Page images and extracted text:
= = = = = = =

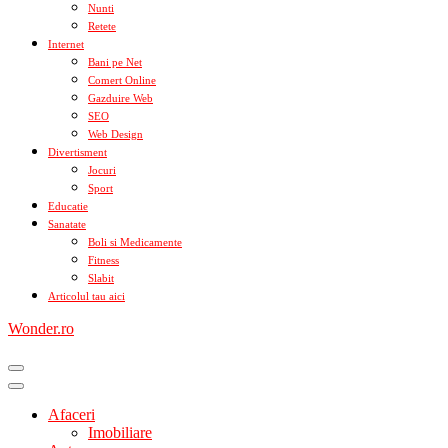
Nunti
Retete
Internet
Bani pe Net
Comert Online
Gazduire Web
SEO
Web Design
Divertisment
Jocuri
Sport
Educatie
Sanatate
Boli si Medicamente
Fitness
Slabit
Articolul tau aici
Wonder.ro
Afaceri
Imobiliare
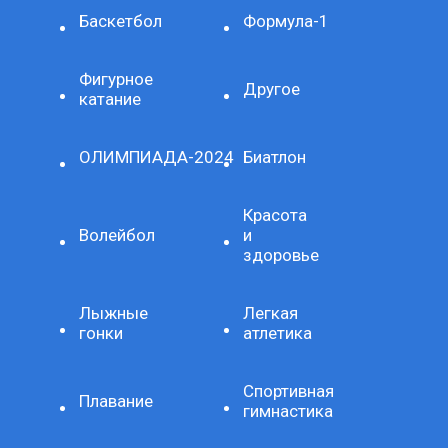
Баскетбол
Формула-1
Фигурное
Другое
катание
ОЛИМПИАДА-2024
Биатлон
Красота
Волейбол
и
здоровье
Лыжные
Легкая
гонки
атлетика
Спортивная
Плавание
гимнастика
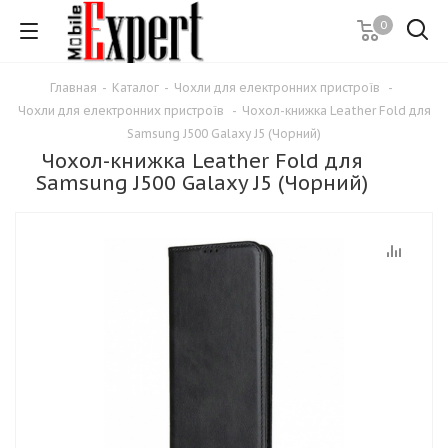
0
Главная
-
Каталог
-
Чохли для електронних пристроїв
-
Чохли для електронних пристроїв
-
Чохол-книжка Leather Fold для
Samsung J500 Galaxy J5 (Чорний)
Чохол-книжка Leather Fold для
Samsung J500 Galaxy J5 (Чорний)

= = = = = = =

WHAT TO PRODUCE | The answer must be the entries above, printed exactly, with no pictures.

RESPONSE AREA |
Nunti
Retete
Internet
Bani pe Net
Comert Online
Gazduire Web
SEO
Web Design
Divertisment
Jocuri
Sport
Educatie
Sanatate
Boli si Medicamente
Fitness
Slabit
Articolul tau aici
Wonder.ro
Afaceri
Imobiliare
Баскетбол
Формула-1
Фигурное
Другое
катание
ОЛИМПИАДА-2024
Биатлон
Красота
Волейбол
и
здоровье
Лыжные
Легкая
гонки
атлетика
Спортивная
Плавание
гимнастика
0
Главная
-
Каталог
-
Чохли для електронних пристроїв
-
Чохли для електронних пристроїв
-
Чохол-книжка Leather Fold для
Samsung J500 Galaxy J5 (Чорний)
Чохол-книжка Leather Fold для
Samsung J500 Galaxy J5 (Чорний)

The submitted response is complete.